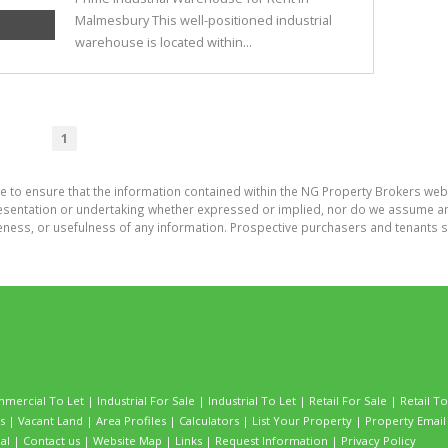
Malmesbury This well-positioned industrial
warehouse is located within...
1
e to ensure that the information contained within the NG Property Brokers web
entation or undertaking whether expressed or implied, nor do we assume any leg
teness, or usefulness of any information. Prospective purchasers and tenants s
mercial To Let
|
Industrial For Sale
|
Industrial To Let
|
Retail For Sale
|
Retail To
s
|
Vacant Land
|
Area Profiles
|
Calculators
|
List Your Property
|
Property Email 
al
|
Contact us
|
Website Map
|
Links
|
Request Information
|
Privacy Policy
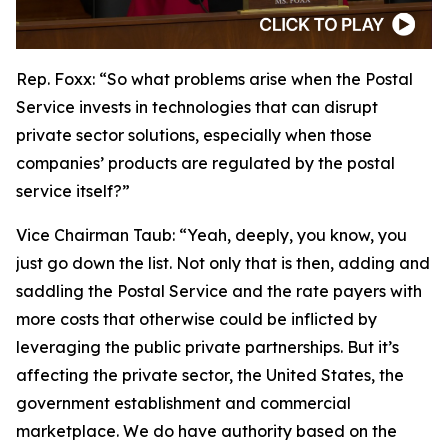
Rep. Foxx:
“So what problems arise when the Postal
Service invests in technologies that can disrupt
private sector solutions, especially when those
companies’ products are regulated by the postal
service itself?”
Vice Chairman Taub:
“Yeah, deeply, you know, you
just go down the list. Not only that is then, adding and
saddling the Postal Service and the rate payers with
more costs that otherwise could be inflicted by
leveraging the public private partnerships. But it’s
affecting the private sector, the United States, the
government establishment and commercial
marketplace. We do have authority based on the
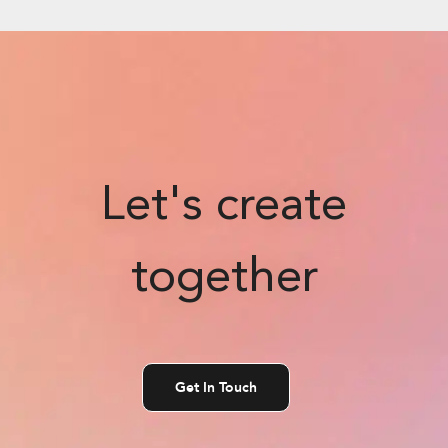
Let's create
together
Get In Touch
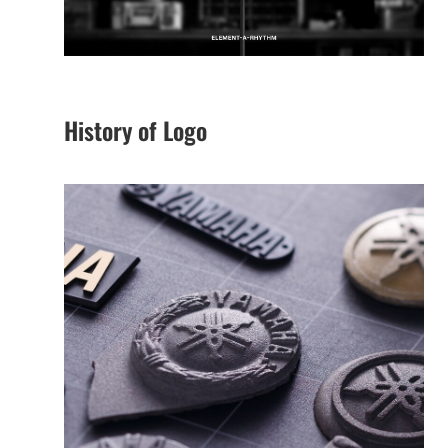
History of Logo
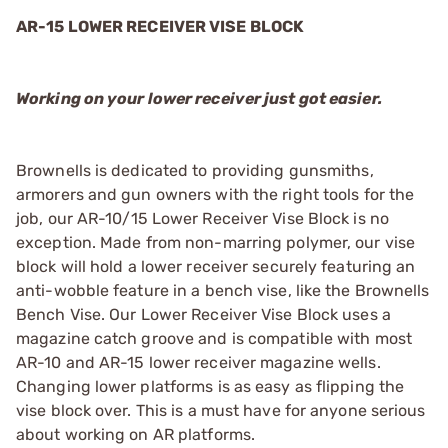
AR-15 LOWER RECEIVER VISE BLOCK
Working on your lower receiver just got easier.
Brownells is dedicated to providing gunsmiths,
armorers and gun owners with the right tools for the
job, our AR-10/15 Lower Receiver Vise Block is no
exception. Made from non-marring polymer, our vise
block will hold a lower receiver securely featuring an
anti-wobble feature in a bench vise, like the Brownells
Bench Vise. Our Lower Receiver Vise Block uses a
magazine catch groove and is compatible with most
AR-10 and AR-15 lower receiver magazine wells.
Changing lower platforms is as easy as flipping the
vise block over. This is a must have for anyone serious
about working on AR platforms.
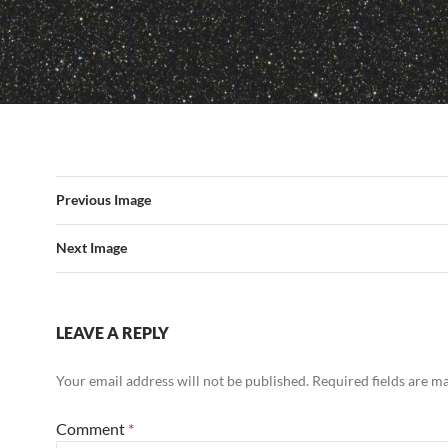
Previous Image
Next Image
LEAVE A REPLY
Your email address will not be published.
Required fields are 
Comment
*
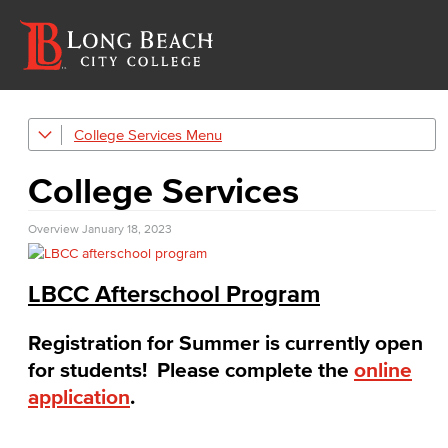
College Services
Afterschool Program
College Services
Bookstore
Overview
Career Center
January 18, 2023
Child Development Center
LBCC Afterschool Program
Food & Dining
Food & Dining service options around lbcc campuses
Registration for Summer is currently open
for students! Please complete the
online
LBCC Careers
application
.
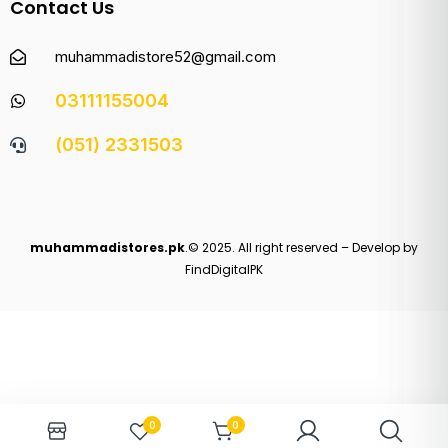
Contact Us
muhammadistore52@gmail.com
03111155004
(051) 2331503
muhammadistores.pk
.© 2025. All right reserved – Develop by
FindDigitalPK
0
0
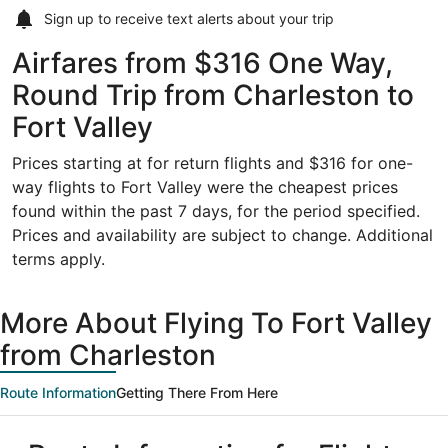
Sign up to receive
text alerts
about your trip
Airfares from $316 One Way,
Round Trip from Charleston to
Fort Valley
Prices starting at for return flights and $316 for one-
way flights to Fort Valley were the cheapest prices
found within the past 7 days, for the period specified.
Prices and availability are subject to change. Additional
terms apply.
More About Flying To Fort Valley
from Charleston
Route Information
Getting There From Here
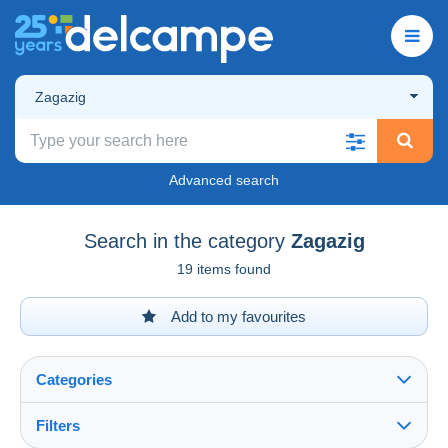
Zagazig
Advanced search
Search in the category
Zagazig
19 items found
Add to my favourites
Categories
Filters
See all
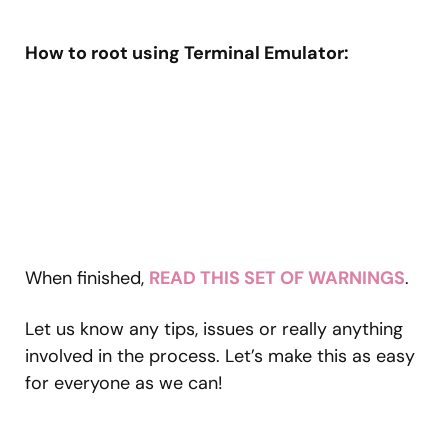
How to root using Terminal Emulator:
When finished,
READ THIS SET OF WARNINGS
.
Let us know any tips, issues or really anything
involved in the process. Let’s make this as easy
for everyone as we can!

- **EXERCISE PROMPT**
The reply should hold only the lines running from the top of the records to the line containing "Bench Vise. Our", both included, copied exactly with no pictures.

- **RESULT BELOW**
Malmesbury This well-positioned industrial
warehouse is located within...
1
e to ensure that the information contained within the NG Property Brokers web
entation or undertaking whether expressed or implied, nor do we assume any leg
teness, or usefulness of any information. Prospective purchasers and tenants s
mercial To Let
|
Industrial For Sale
|
Industrial To Let
|
Retail For Sale
|
Retail To
s
|
Vacant Land
|
Area Profiles
|
Calculators
|
List Your Property
|
Property Email 
al
|
Contact us
|
Website Map
|
Links
|
Request Information
|
Privacy Policy
Rep. Foxx:
“So what problems arise when the Postal
Service invests in technologies that can disrupt
private sector solutions, especially when those
companies’ products are regulated by the postal
service itself?”
Vice Chairman Taub:
“Yeah, deeply, you know, you
just go down the list. Not only that is then, adding and
saddling the Postal Service and the rate payers with
more costs that otherwise could be inflicted by
leveraging the public private partnerships. But it’s
affecting the private sector, the United States, the
government establishment and commercial
marketplace. We do have authority based on the
Let's create
together
Get In Touch
History of Logo
AR-15 LOWER RECEIVER VISE BLOCK
Working on your lower receiver just got easier.
Brownells is dedicated to providing gunsmiths,
armorers and gun owners with the right tools for the
job, our AR-10/15 Lower Receiver Vise Block is no
exception. Made from non-marring polymer, our vise
block will hold a lower receiver securely featuring an
anti-wobble feature in a bench vise, like the Brownells
Bench Vise. Our Lower Receiver Vise Block uses a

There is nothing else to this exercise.